I certainly haven’t missed the ravings about Angela’s salt-and-vinegar chips (and green beans), but I hadn’t gotten around to buying potatoes and vinegar at the same time. Then, I came across this variation on JL’s blog, JL goes Vegan, and thought another crunchy snack might be in order. Here’s what I did:
- 1 cup chickpeas, soaked overnight
- 3-4 cups white vinegar
- 1 tsp Coarse sea salt
- 2 tsp extra virgin olive oil
- Add chickpeas and vinegar and place in a medium sized pot. Bring to a boil and cook as normal, 1-2 hours.
- When chickpeas are cooked (try one, the vinegar turns a bit sweet), add a dash of sea salt and then remove from heat. Let sit in pot for 30 minutes.
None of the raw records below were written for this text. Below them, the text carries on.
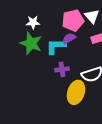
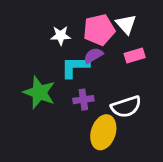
white star: (33, 22) -> (61, 36), moved
green star: (31, 43) -> (39, 92), moved

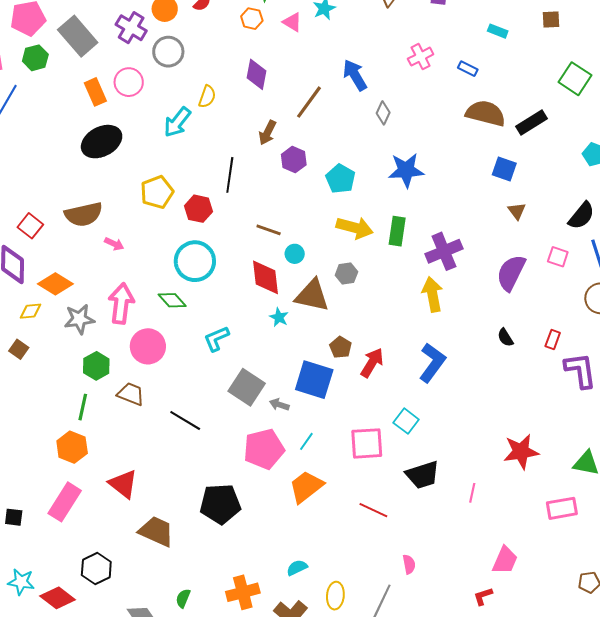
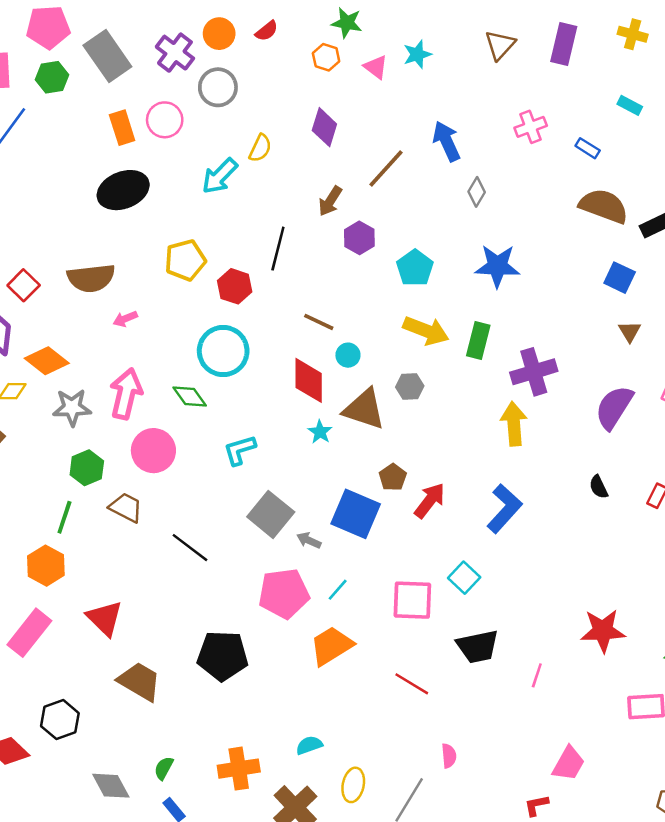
pink arrow: (114, 244) -> (125, 319), turned 126

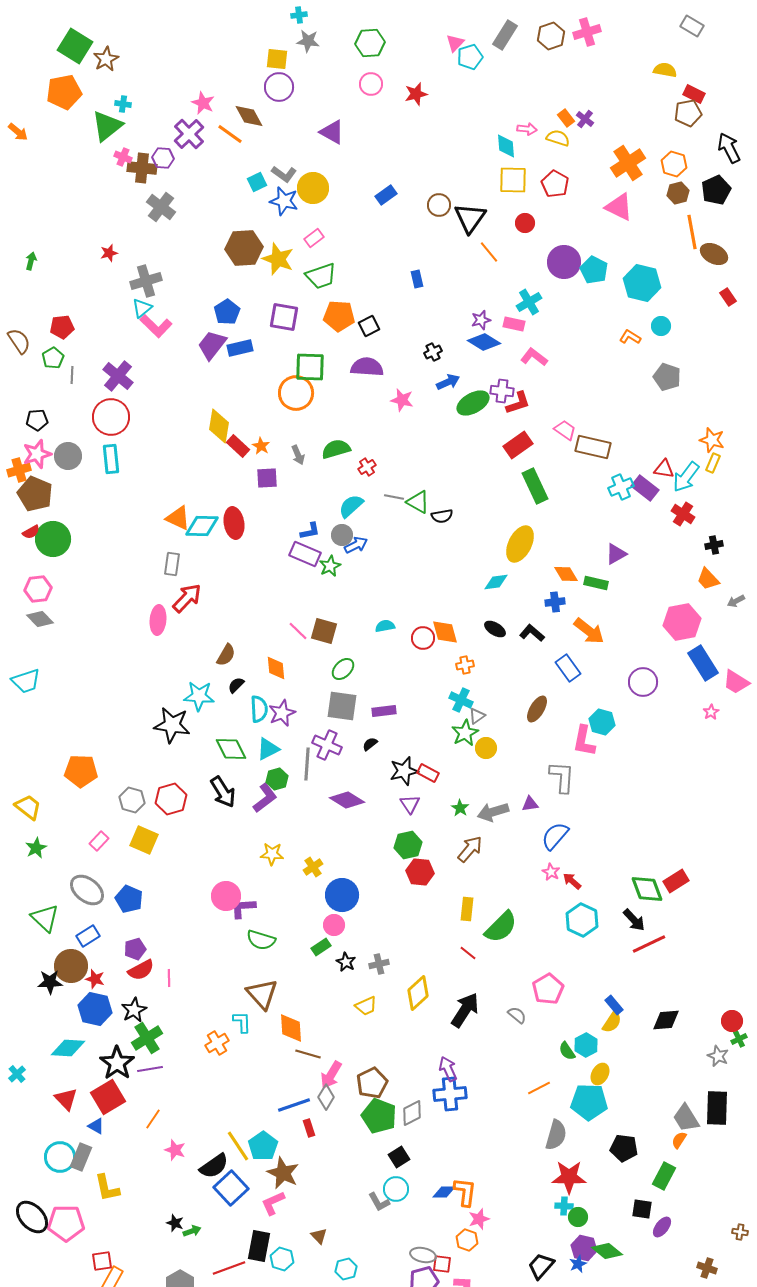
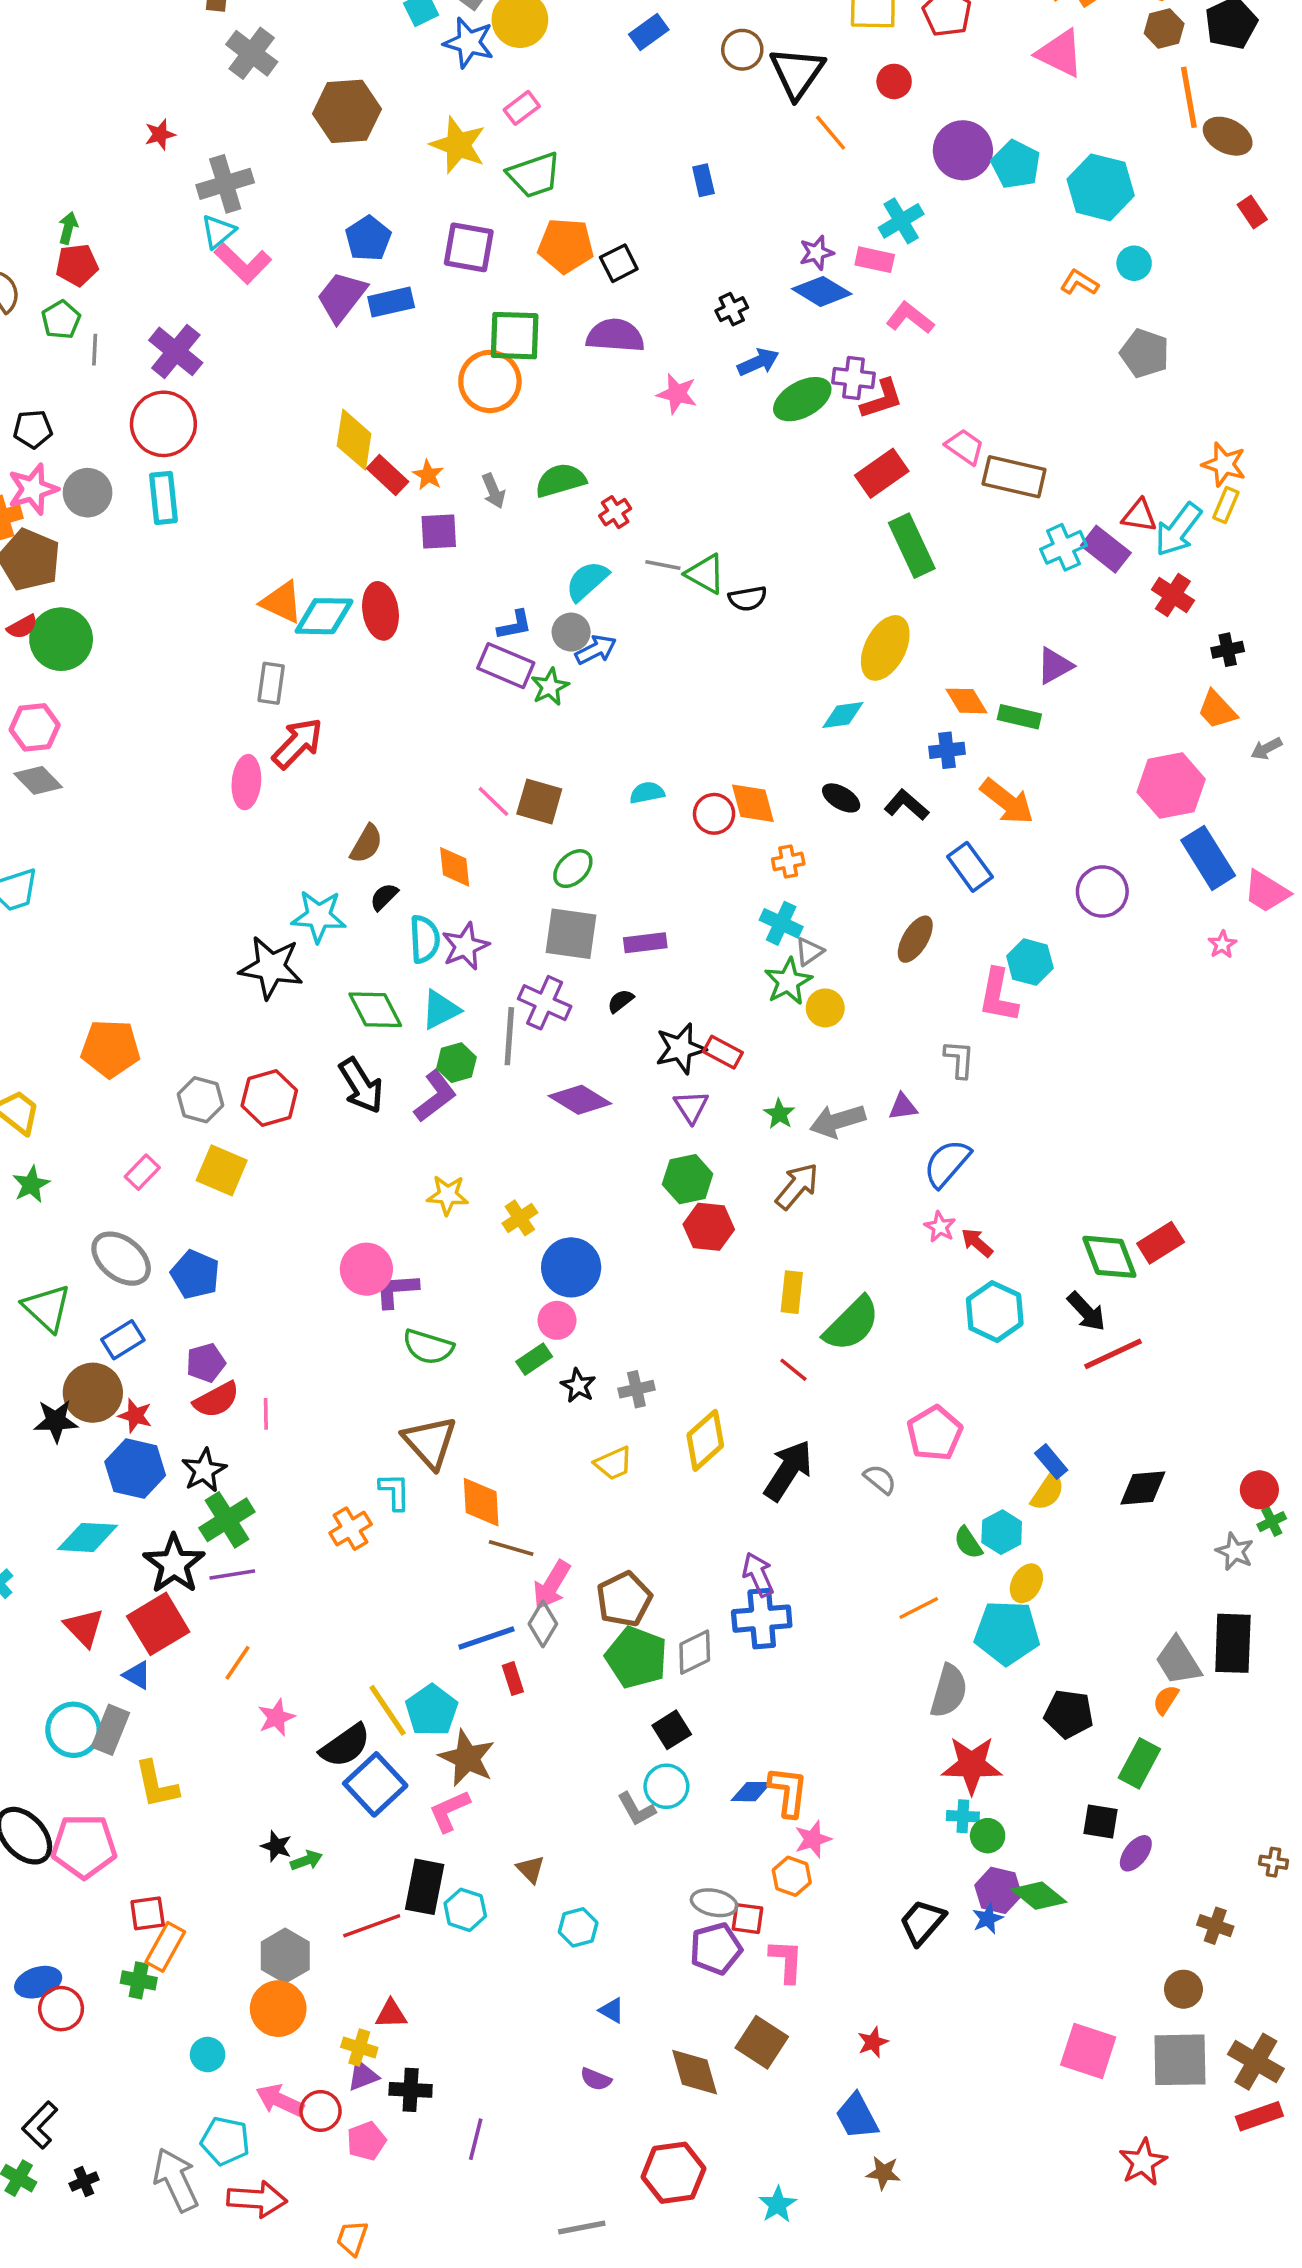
brown hexagon: (244, 248) -> (347, 111), moved
green arrow: (31, 261) -> (68, 228), moved
gray L-shape: (562, 777) -> (959, 1059), size x0.7
pink star: (175, 1150) -> (276, 1717), turned 30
- Preheat oven to 425F. Carefully drain chickpeas and return to pan. Drizzle with olive oil and salt, then mix with hands or a spoon, ensuring all chickpeas are coated with oil.
- Place on a lightly-oiled baking sheet and roast for 45 minutes, flipping once half way through. Keep a careful eye on them after 35 minutes of cooking to ensure they don’t burn. The goal here is crispy and golden chickpeas, not black.
Comments: After popping these in the oven, I remembered my previous chickpea roasting failures. They never seem to turn out like the ones in the store. But, I was optimistic. Unfortunately, they were a bit ho-hum. The flavoring was all there, it just didn’t pop. And, some of the chickpeas were so hard I was afraid of breaking a tooth, while others stayed a bit spongy. They felt like a healthy snack, but nothing I’ll rush to make again.